How to Drink a Cold Drink
OK, I know I am not going to convert you all in one go. So for now, one way to benefit from an ice-cold drink is to take a sip and to keep the liquid in your mouth for a while until it warms up a little. Swallowing this fluid will then at least serve as a temperature transfer system by carrying warmth from the top of the body (usually the most overheated section) downwards. (Read ZuKan SokuNetsu to understand the ideas and benefits behind this temperature transfer!)

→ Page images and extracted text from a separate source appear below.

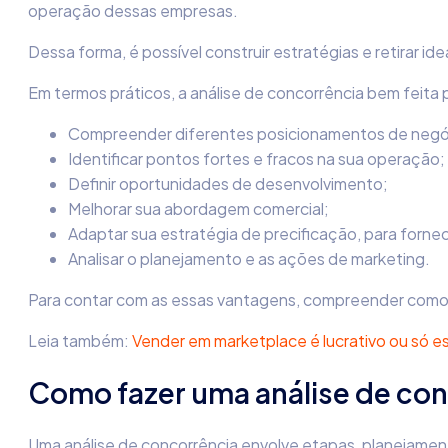
operação dessas empresas.
Dessa forma, é possível construir estratégias e retirar ide
Em termos práticos, a
análise de concorrência
bem feita 
Compreender diferentes posicionamentos de negó
Identificar pontos fortes e fracos na sua operação;
Definir oportunidades de desenvolvimento;
Melhorar sua abordagem comercial;
Adaptar sua estratégia de precificação, para fornec
Analisar o planejamento e as ações de marketing.
Para contar com as essas vantagens, compreender
como 
Leia também:
Vender em marketplace é lucrativo ou só e
Como fazer uma análise de co
Uma
análise de concorrência
envolve etapas, planejamen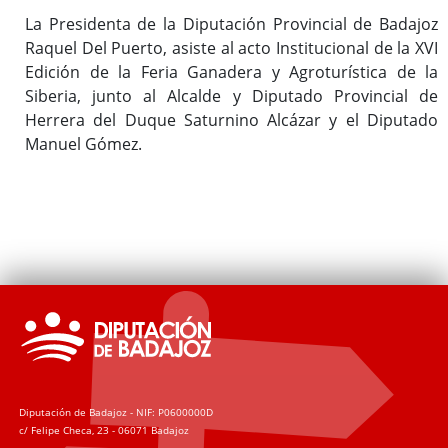
La Presidenta de la Diputación Provincial de Badajoz
Raquel Del Puerto, asiste al acto Institucional de la XVI
Edición de la Feria Ganadera y Agroturística de la
Siberia, junto al Alcalde y Diputado Provincial de
Herrera del Duque Saturnino Alcázar y el Diputado
Manuel Gómez.
Diputación de Badajoz - NIF: P0600000D
c/ Felipe Checa, 23 - 06071 Badajoz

This idea is also one way to understand the second part of the old saying “Drink your Food, Eat your Drink”. In this case, keeping a drink in your mouth for any length of time will actually stimulate the saliva glands such that the fluid becomes thick and carries saliva with it into the stomach as it is then “eaten”. This has numerous benefits we can discuss elsewhere.
Sticking with the topic of water and heat, my next newsletter looks at what Global Warming looks like in the environment of the human body and what we can do to avoid this terrible fate.
Now please enjoy a nice cup of tea (or, yes, perhaps just warm water)!